The Lazarus play, written in the hand of the main scribe, is chronologically misplaced at the end of the manuscript, on five full pages following the Judgment (but before the Judas fragment in a different hand); its placement may be due to its being a late and unexpected addition to the collection of exemplars, from an independent source. As SC explain in a lengthy headnote to the play, some critics have suggested that the placement was intentional, citing the lack of any indication in the MS that the play belongs elsewhere (although see the Introduction, p. 9, regarding the unusually rubricated signature L), along with what are seen as problematic features of the play itself, notably the long concluding sermon by Lazarus, following the effective disappearance of Jesus from the play (p. 646–47). It is indeed difficult to imagine a sequence of Passion plays following this play and its sermon; however, once the assumption of sequential, processional production is removed, the play appears far less problematic. Other surviving Lazarus plays differ in notable ways: York pairs the raising of Lazarus with the encounter with a woman taken in adultery, and Chester pairs it with the healing of a blind man, while nearly half of the N-Town version is taken up with Lazarus’ illness and death, and the reactions of friends and family. A closer parallel in the N-Town collection would be the Death of Herod, which similarly ends with a moralizing sermon by Death (N-Town 20.246–84). Yet the Towneley Lazarus seems clearly built for independent production, at least as it stands. The play was likely compiled from more than one source: the biblical first half of the play, based on John 11:1–44, is written largely in couplets; the sermon is more varied but written mostly in an unusual 14-line stanza with concatenation (see note to line 119 below), and an 8-line stanza with a refrain, “amende thee whils thou may,” which likely comes from a separate poem.

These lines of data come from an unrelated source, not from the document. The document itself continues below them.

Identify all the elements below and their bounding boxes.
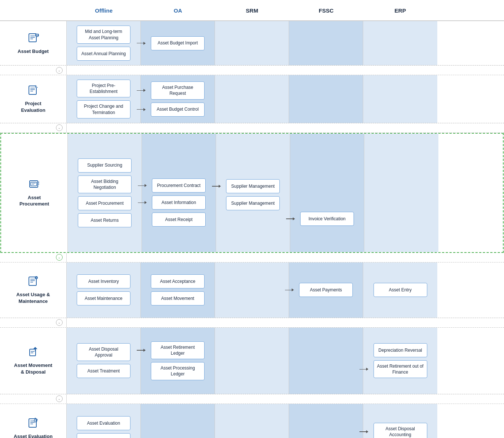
divider-1-left: ⌄ — [0, 66, 67, 75]
box-project-preest: Project Pre-Establishment — [77, 80, 130, 97]
divider-3: ⌄ — [0, 253, 504, 263]
asset-eval-srm — [215, 404, 289, 438]
box-supplier-mgmt2: Supplier Management — [226, 196, 280, 210]
category-project-eval-label: ProjectEvaluation — [21, 100, 46, 113]
svg-rect-0 — [29, 34, 36, 42]
box-asset-information: Asset Information — [152, 195, 206, 210]
box-asset-inventory: Asset Inventory — [77, 274, 130, 288]
category-asset-movement-label: Asset Movement& Disposal — [14, 362, 52, 375]
collapse-btn-5[interactable]: ⌄ — [56, 395, 63, 402]
box-asset-annual: Asset Annual Planning — [77, 47, 130, 61]
asset-movement-oa: Asset Retirement Ledger Asset Processing… — [141, 328, 215, 394]
asset-usage-oa: Asset Acceptance Asset Movement — [141, 263, 215, 318]
asset-movement-srm — [215, 328, 289, 394]
box-asset-payments: Asset Payments — [299, 283, 353, 297]
category-asset-usage-label: Asset Usage &Maintenance — [16, 291, 50, 304]
header-srm: SRM — [215, 4, 289, 17]
category-asset-budget: ¥ Asset Budget — [0, 21, 67, 65]
section-asset-evaluation: Asset Evaluation& Improvement Asset Eval… — [0, 404, 504, 438]
divider-5: ⌄ — [0, 394, 504, 404]
collapse-btn-3[interactable]: ⌄ — [56, 254, 63, 261]
divider-2-right — [67, 123, 504, 133]
section-asset-budget: ¥ Asset Budget Mid and Long-term Asset P… — [0, 21, 504, 66]
project-eval-icon — [28, 84, 39, 98]
category-asset-budget-label: Asset Budget — [18, 48, 49, 55]
svg-text:≡: ≡ — [35, 277, 37, 279]
box-procurement-contract: Procurement Contract — [152, 178, 206, 193]
asset-procurement-fssc: Invoice Verification — [290, 134, 364, 252]
arrow-retirement-ledger — [137, 349, 146, 352]
arrow-supplier-mgmt1 — [212, 185, 221, 188]
svg-rect-26 — [30, 349, 36, 356]
collapse-btn-1[interactable]: ⌄ — [56, 67, 63, 74]
box-supplier-mgmt1: Supplier Management — [226, 179, 280, 193]
category-asset-usage: ≡ Asset Usage &Maintenance — [0, 263, 67, 318]
category-asset-movement: Asset Movement& Disposal — [0, 328, 67, 394]
arrow-asset-retirement-finance — [359, 368, 368, 371]
project-eval-srm — [215, 75, 289, 123]
category-asset-eval-label: Asset Evaluation& Improvement — [14, 433, 53, 438]
asset-usage-icon: ≡ — [28, 275, 39, 289]
divider-1-right — [67, 66, 504, 75]
divider-2-left: ⌄ — [0, 123, 67, 133]
arrow-invoice — [286, 217, 295, 220]
asset-usage-offline: Asset Inventory Asset Maintenance — [67, 263, 141, 318]
arrow-asset-information — [138, 201, 147, 204]
box-project-change: Project Change and Termination — [77, 100, 130, 118]
box-asset-purchase-req: Asset Purchase Request — [151, 81, 205, 99]
arrow-purchase-req — [137, 89, 146, 92]
asset-procurement-offline: Supplier Sourcing Asset Bidding Negotiat… — [68, 134, 142, 252]
box-asset-treatment: Asset Treatment — [77, 364, 130, 378]
category-asset-procurement: AssetProcurement — [1, 134, 68, 252]
box-asset-disposal-approval: Asset Disposal Approval — [77, 343, 130, 361]
divider-1: ⌄ — [0, 66, 504, 75]
project-eval-oa: Asset Purchase Request Asset Budget Cont… — [141, 75, 215, 123]
section-asset-movement: Asset Movement& Disposal Asset Disposal … — [0, 328, 504, 394]
section-asset-usage: ≡ Asset Usage &Maintenance Asset Invento… — [0, 263, 504, 318]
header-col0 — [0, 4, 67, 17]
category-project-eval: ProjectEvaluation — [0, 75, 67, 123]
box-invoice-verification: Invoice Verification — [300, 212, 354, 226]
asset-procurement-oa: Procurement Contract Asset Information A… — [142, 134, 216, 252]
header-offline: Offline — [67, 4, 141, 17]
svg-rect-31 — [29, 419, 36, 427]
divider-3-right — [67, 253, 504, 262]
section-asset-procurement: AssetProcurement Supplier Sourcing Asset… — [1, 134, 503, 252]
box-asset-returns: Asset Returns — [78, 213, 132, 227]
box-asset-movement: Asset Movement — [151, 291, 205, 305]
box-asset-budget-control: Asset Budget Control — [151, 103, 205, 117]
asset-movement-erp: Depreciation Reversal Asset Retirement o… — [363, 328, 437, 394]
arrow-budget-import — [137, 42, 146, 45]
category-asset-procurement-label: AssetProcurement — [19, 194, 49, 207]
project-eval-fssc — [289, 75, 363, 123]
collapse-btn-2[interactable]: ⌄ — [56, 124, 63, 131]
asset-budget-fssc — [289, 21, 363, 65]
asset-procurement-icon — [29, 178, 40, 192]
box-asset-procurement-item: Asset Procurement — [78, 196, 132, 210]
section-asset-procurement-wrapper: AssetProcurement Supplier Sourcing Asset… — [0, 133, 504, 253]
collapse-btn-4[interactable]: ⌄ — [56, 319, 63, 326]
divider-3-left: ⌄ — [0, 253, 67, 262]
box-asset-receipt: Asset Receipt — [152, 213, 206, 227]
divider-4: ⌄ — [0, 318, 504, 328]
project-eval-offline: Project Pre-Establishment Project Change… — [67, 75, 141, 123]
divider-2: ⌄ — [0, 123, 504, 133]
divider-5-left: ⌄ — [0, 394, 67, 404]
asset-usage-srm — [215, 263, 289, 318]
asset-budget-erp — [363, 21, 437, 65]
header-erp: ERP — [363, 4, 437, 17]
header-row: Offline OA SRM FSSC ERP — [0, 4, 504, 21]
divider-4-right — [67, 318, 504, 327]
asset-evaluation-icon — [28, 417, 39, 431]
arrow-asset-payments — [285, 288, 294, 291]
svg-marker-29 — [33, 347, 37, 349]
asset-budget-srm — [215, 21, 289, 65]
category-asset-evaluation: Asset Evaluation& Improvement — [0, 404, 67, 438]
divider-4-left: ⌄ — [0, 318, 67, 327]
box-asset-bidding: Asset Bidding Negotiation — [78, 175, 132, 193]
box-asset-maintenance: Asset Maintenance — [77, 291, 130, 305]
asset-eval-offline: Asset Evaluation Asset Improvement — [67, 404, 141, 438]
section-project-eval: ProjectEvaluation Project Pre-Establishm… — [0, 75, 504, 123]
diagram-container: Offline OA SRM FSSC ERP ¥ Asset Budget — [0, 0, 504, 438]
box-asset-acceptance: Asset Acceptance — [151, 274, 205, 288]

Before 1 Thomas [character]. None of the disciples is named in the MS dialogue, so they may have been unidentifiable to the audience (although Peter might carry an obvious symbol such as keys); the three effectively stand in here for all twelve. However, Thomas is the sole disciple actually named in the gospel (John 11:16), which accounts for his being specifically named as a character along with Peter and John, the two most prominent of the disciples.

8 The Jues halden you for thare fo. See John 11:8. While this reference to “the Jews” in opposition to Jesus and his disciples (all Jewish, but not currently in Judea) is biblical, the next is not, advising distrust of “the Jue” (line 11). Overall, though, the dialogue adheres closely to its gospel source.

12 many day sen thou thaym knewe. That is, you have known them for a long time.

52–57 I am rysyng and I am life . . . . trowys thou this. See John 11:25–26.

61 Mawdlayn. Medieval tradition identified Mary Magdalene with Mary of Bethany, sister of Martha and Lazarus (and with other women from the gospel accounts as well).

84 laide under yonde stone. While the gospel account refers to Lazarus as being buried in a cave covered by a stone (John 11:38), late medieval artistic renderings normally show a coffin-style tomb.

99–102 Take and lawse . . . . all that gere. While “sudary” could refer to a handkerchief or, more pertinently, to a winding-cloth for burial, it apparently refers here specifically to a cloth used to cover the face of the deceased (see MED sudarie (n.), sense 2), which must be removed before Lazarus speaks along with the band around his throat (line 100) that holds the sudary in place. The other cloths binding him are loosened sufficiently to allow him to walk and talk, but are not removed, as he later refers to “Sich bandys” and “sich a wyndyng clothe” (lines 152, 170) as if still bound by them.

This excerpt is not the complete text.